Braxton performed "The One" at an industry showcase in Los Angeles, accompanied by four male backup dancers. The showcase was filmed and shown on an episode of Tamar & Vince, a reality television series about Braxton's music career and her relationship with Vincent Herbert. In October 2013, Braxton reprised the song during a concert in Paris and on the talk show Big Morning Buzz Live. She performed "The One" as part of a medley for the 2013 Soul Train Music Awards, which aired on December 1, 2013. It was the opening song for Braxton's 2014 Love and War Tour. The same year, she sang it at the Essence Music Festival in New Orleans. Braxton performed "The One" again in 2019 as the headliner for the KRNB 2nd Annual Smooth Spring Groove.

== Reception ==
"The One" received a positive response from critics. AllMusic's Andy Kellman cited the single as a highlight from Love and War; he believed that it proved Braxton was capable of having a successful music career alongside contemporary artists like Ciara, Rihanna, Trey Songz, and Keyshia Cole. In the Democrat and Chronicle, Sheila Rayam thought the song would get listeners singing and dancing. In 2019, Tidal's Yoh Phillips wrote that "The One" was "well-received", and K.E. on the Track said it had cross-generational appeal, explaining: "The young and old can be attached to it."

Reviewers praised Braxton's vocals. Kathy Iandoli said her voice complimented the song's production, adding that she "rides the beat with precision", and Billboard's Jason Lipshutz described her as "sinking into the breezy backing track and floating through the undefined sections like a ribbon in the wind". The Michigan Chronicles rtmphayes felt that Braxton showed versatility with her vocals by releasing a more uptempo single after "Love and War". Critics positively associated "The One" with the summer, including Glamour's Phoebe Robinson who called it "breezy, easy, and catchy" and one of the top 20 songs for that summer.

The use of samples in "The One" was noted by reviewers, several of whom believed they had been overused in past songs. Sound on Sounds Paul Tingen identified "Juicy Fruit" as "one of the most sampled songs in music history". Melody Charles of SoulTracks criticized the single's use of samples as "downright lazy", and WBLK's Rodney B More disliked how many singers have referenced "Juicy Fruit". Lipshutz was less critical of the samples, and felt that the song's short length prevented it from becoming stale.
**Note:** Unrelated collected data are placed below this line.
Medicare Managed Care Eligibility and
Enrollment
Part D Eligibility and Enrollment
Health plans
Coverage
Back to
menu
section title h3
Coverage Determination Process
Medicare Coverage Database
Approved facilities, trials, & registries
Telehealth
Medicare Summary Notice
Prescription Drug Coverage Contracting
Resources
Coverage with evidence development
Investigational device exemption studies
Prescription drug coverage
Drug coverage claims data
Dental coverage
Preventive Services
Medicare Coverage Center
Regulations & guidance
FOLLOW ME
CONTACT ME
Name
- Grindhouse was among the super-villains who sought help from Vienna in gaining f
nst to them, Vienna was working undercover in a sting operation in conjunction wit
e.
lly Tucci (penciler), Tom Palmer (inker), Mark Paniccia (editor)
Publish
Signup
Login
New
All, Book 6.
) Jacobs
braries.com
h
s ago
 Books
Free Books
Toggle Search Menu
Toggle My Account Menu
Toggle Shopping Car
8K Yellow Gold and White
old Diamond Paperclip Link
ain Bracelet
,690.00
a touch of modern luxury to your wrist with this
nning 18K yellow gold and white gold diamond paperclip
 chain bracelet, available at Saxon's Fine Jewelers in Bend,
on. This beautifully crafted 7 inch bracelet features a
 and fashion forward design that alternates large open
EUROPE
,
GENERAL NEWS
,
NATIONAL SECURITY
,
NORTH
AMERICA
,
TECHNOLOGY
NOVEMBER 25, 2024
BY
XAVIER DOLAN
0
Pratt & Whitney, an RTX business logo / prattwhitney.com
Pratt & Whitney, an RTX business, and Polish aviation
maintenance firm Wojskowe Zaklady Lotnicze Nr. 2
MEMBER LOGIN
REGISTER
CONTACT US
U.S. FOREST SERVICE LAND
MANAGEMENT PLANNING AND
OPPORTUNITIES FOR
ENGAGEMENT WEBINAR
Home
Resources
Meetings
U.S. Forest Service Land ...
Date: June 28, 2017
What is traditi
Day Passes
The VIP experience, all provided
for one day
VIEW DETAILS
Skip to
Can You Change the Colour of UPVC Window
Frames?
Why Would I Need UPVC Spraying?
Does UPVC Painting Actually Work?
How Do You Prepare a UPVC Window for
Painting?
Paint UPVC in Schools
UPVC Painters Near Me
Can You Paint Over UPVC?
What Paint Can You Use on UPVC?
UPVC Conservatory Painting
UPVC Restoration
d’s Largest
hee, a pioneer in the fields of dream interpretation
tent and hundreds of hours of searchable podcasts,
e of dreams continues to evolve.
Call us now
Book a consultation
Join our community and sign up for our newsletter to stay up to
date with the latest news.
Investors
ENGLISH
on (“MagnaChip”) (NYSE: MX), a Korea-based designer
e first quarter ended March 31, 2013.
For the week of May 25, 2013, "The One" peaked at number four on Billboards Bubbling Under Hot 100 chart; it was on the chart for 22 weeks. The single reached number 34 on the Hot R&B/Hip-Hop Songs chart for the week of June 29, 2013, and it was on the chart for 20 weeks. The track was at number 88 on the Year-End version of the latter chart. "The One" was certified Gold in 2023 by the Recording Industry Association of America, which denotes 500,000 units based on sales and streams. In South Korea, the single reached number 56 on the Circle's Digital Chart.

== Formats and track listing ==

- Audio CD
1. "The One" – 2:54
2. "Love & War" - 4:02

- Digital download
3. "The One" – 2:54

== Credits and personnel ==

Credits adapted from the liner notes of Love and War:

- Tamar Braxton – songwriting, vocals
- K.E. on the Track – songwriting, production, background vocals
- LaShawn Daniels – songwriting
- Christian Ward – songwriting
- Jean-Claude Oliver – songwriting
- Shaunice Lasha Jones – songwriting

- James Mtume – songwriting
- Sean Combs – songwriting
- Christopher Wallace – songwriting
- Michael Donaldson – mixing and recording
- Gene Grimaldi – mastering

== Charts ==

=== Weekly charts ===

Weekly chart positions for "The One"
| Chart (2013) | Peak position |
|---|---|
| South Korea International (Circle) | 56 |
| US Bubbling Under Hot 100 Singles (Billboard) | 4 |
| US Hot R&B/Hip-Hop Songs (Billboard) | 34 |

=== Year-end charts ===

Year-end chart position for "The One"
| Chart (2013) | Position |
|---|---|
| US Hot R&B/Hip-Hop Songs (Billboard) | 88 |

== Certifications ==

Certifications for "The One"
| Region | Certification | Certified units/sales |
| United States (RIAA) | Gold | 500,000‡ |
‡Sales+streaming figures based on certification alone.